* [Problem requirements] With the pictures omitted, transcribe each line below exactly as it is.
** Opening Information supplied block **
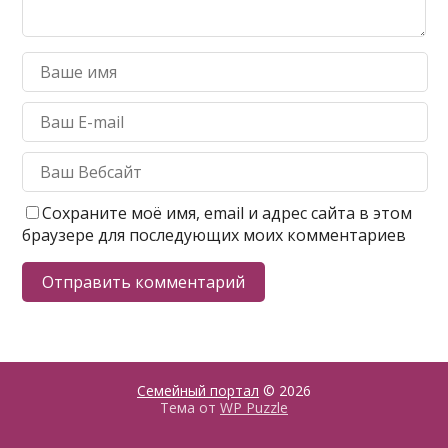
Сохраните моё имя, email и адрес сайта в этом
браузере для последующих моих комментариев
Семейный портал
© 2026
Тема от
WP Puzzle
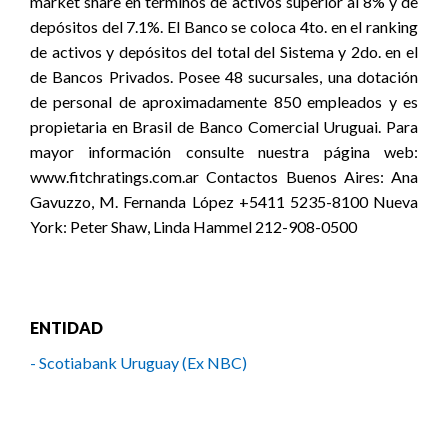
market share en términos de activos superior al 8% y de
depósitos del 7.1%. El Banco se coloca 4to. en el ranking
de activos y depósitos del total del Sistema y 2do. en el
de Bancos Privados. Posee 48 sucursales, una dotación
de personal de aproximadamente 850 empleados y es
propietaria en Brasil de Banco Comercial Uruguai. Para
mayor información consulte nuestra página web:
www.fitchratings.com.ar Contactos Buenos Aires: Ana
Gavuzzo, M. Fernanda López +5411 5235-8100 Nueva
York: Peter Shaw, Linda Hammel 212-908-0500
ENTIDAD
- Scotiabank Uruguay (Ex NBC)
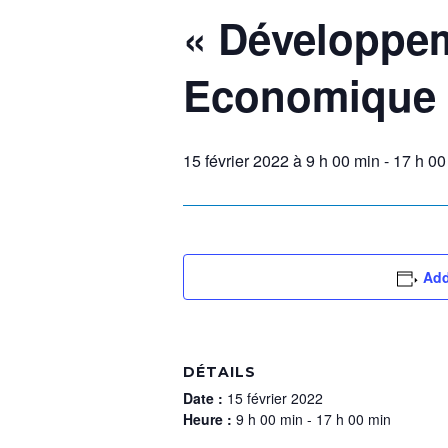
« Développe
Economique e
15 février 2022 à 9 h 00 min
-
17 h 00
Add
DÉTAILS
Date :
15 février 2022
Heure :
9 h 00 min - 17 h 00 min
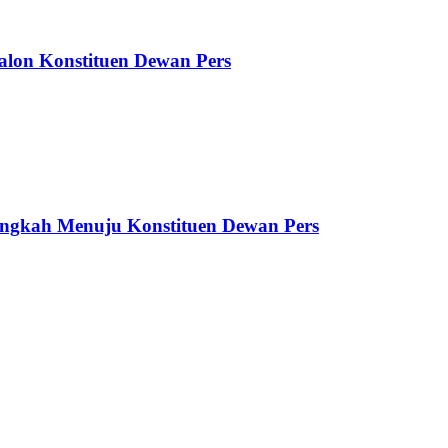
alon Konstituen Dewan Pers
ngkah Menuju Konstituen Dewan Pers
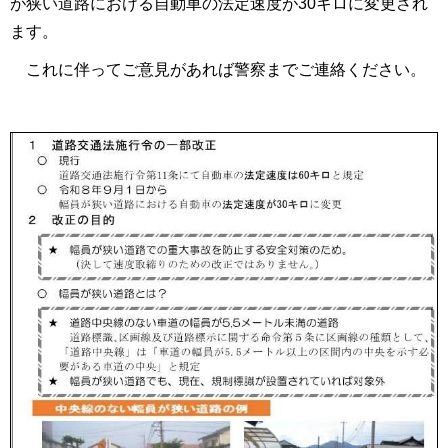
が狭い道路における自動車の法定速度が30キロに変更され
ます。
これに伴ってご意見があれば警察までご連絡ください。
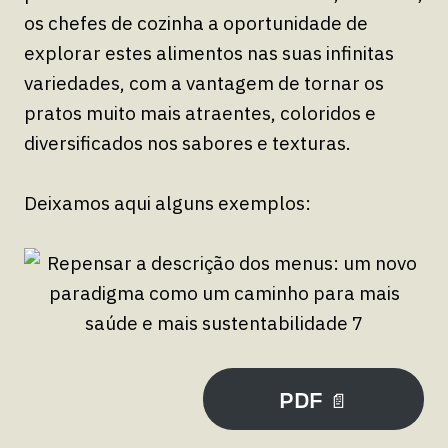
os chefes de cozinha a oportunidade de
explorar estes alimentos nas suas infinitas
variedades, com a vantagem de tornar os
pratos muito mais atraentes, coloridos e
diversificados nos sabores e texturas.
Deixamos aqui alguns exemplos:
PDF 📄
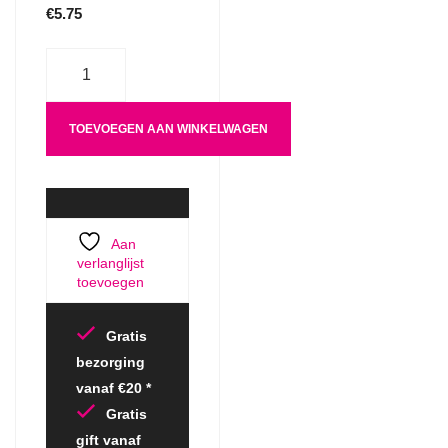
€
5.75
Aantal
TOEVOEGEN AAN WINKELWAGEN
Aan
verlanglijst
toevoegen
Gratis
bezorging
vanaf €20 *
Gratis
gift vanaf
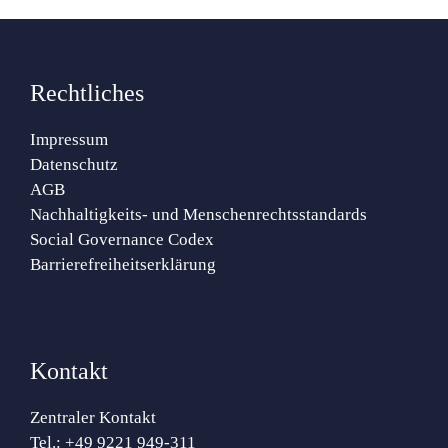
Rechtliches
Impressum
Datenschutz
AGB
Nachhaltigkeits- und Menschenrechtsstandards
Social Governance Codex
Barrierefreiheitserklärung
Kontakt
Zentraler Kontakt
Tel.:
+49 9221 949-311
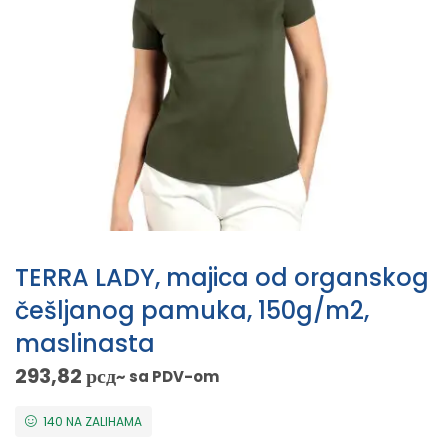
TERRA LADY, majica od organskog
češljanog pamuka, 150g/m2,
maslinasta
293,82
рсд
~ sa PDV-om
140 NA ZALIHAMA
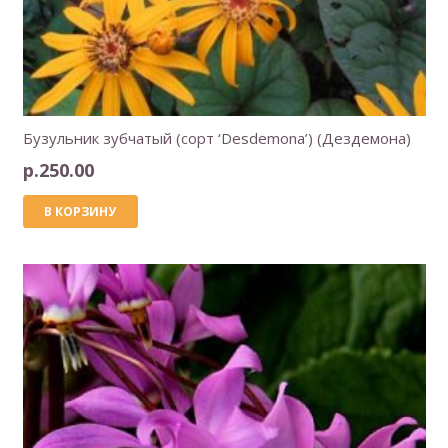
Бузульник зубчатый (сорт ‘Desdemona’) (Дездемона)
р.
250.00
В КОРЗИНУ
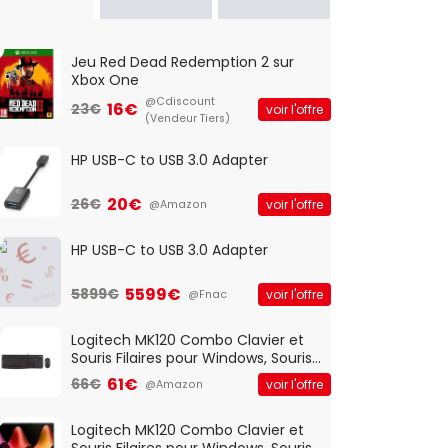
Jeu Red Dead Redemption 2 sur
Xbox One
@Cdiscount
16€
23€
voir l'offre
(Vendeur Tiers)
HP USB-C to USB 3.0 Adapter
20€
26€
voir l'offre
@Amazon
HP USB-C to USB 3.0 Adapter
5599€
5899€
voir l'offre
@Fnac
Logitech MK120 Combo Clavier et
Souris Filaires pour Windows, Souris
Optique Filaire, Connexion USB Plug
61€
66€
voir l'offre
@Amazon
And Play, Confortable, Taille
Standard, PC/Portable, Clavier
QWERTY UK - Noir
Logitech MK120 Combo Clavier et
Souris Filaires pour Windows, Souris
** Closing Information supplied block **
* [Task answer]
Сохраните моё имя, email и адрес сайта в этом
браузере для последующих моих комментариев
Семейный портал
© 2026
Тема от
WP Puzzle
market share en términos de activos superior al 8% y de
depósitos del 7.1%. El Banco se coloca 4to. en el ranking
de activos y depósitos del total del Sistema y 2do. en el
de Bancos Privados. Posee 48 sucursales, una dotación
de personal de aproximadamente 850 empleados y es
propietaria en Brasil de Banco Comercial Uruguai. Para
mayor información consulte nuestra página web:
www.fitchratings.com.ar Contactos Buenos Aires: Ana
Gavuzzo, M. Fernanda López +5411 5235-8100 Nueva
York: Peter Shaw, Linda Hammel 212-908-0500
ENTIDAD
- Scotiabank Uruguay (Ex NBC)
« Développe
Economique e
15 février 2022 à 9 h 00 min
-
17 h 00
Add
DÉTAILS
Date :
15 février 2022
Heure :
9 h 00 min - 17 h 00 min
alon Konstituen Dewan Pers
ngkah Menuju Konstituen Dewan Pers
が狭い道路における自動車の法定速度が30キロに変更され
ます。
これに伴ってご意見があれば警察までご連絡ください。
os chefes de cozinha a oportunidade de
explorar estes alimentos nas suas infinitas
variedades, com a vantagem de tornar os
pratos muito mais atraentes, coloridos e
diversificados nos sabores e texturas.
Deixamos aqui alguns exemplos:
PDF 📄
€
5.75
Aantal
TOEVOEGEN AAN WINKELWAGEN
Aan
verlanglijst
toevoegen
Gratis
bezorging
vanaf €20 *
Gratis
gift vanaf
Rechtliches
Impressum
Datenschutz
AGB
Nachhaltigkeits- und Menschenrechtsstandards
Social Governance Codex
Barrierefreiheitserklärung
Kontakt
Zentraler Kontakt
Tel.:
+49 9221 949-311
TERRA LADY, majica od organskog
češljanog pamuka, 150g/m2,
maslinasta
293,82
рсд
~ sa PDV-om
140 NA ZALIHAMA
Бузульник зубчатый (сорт ‘Desdemona’) (Дездемона)
р.
250.00
В КОРЗИНУ
Jeu Red Dead Redemption 2 sur
Xbox One
@Cdiscount
16€
23€
voir l'offre
(Vendeur Tiers)
HP USB-C to USB 3.0 Adapter
20€
26€
voir l'offre
@Amazon
HP USB-C to USB 3.0 Adapter
5599€
5899€
voir l'offre
@Fnac
Logitech MK120 Combo Clavier et
Souris Filaires pour Windows, Souris
Optique Filaire, Connexion USB Plug
61€
66€
voir l'offre
@Amazon
And Play, Confortable, Taille
Standard, PC/Portable, Clavier
QWERTY UK - Noir
Logitech MK120 Combo Clavier et
Souris Filaires pour Windows, Souris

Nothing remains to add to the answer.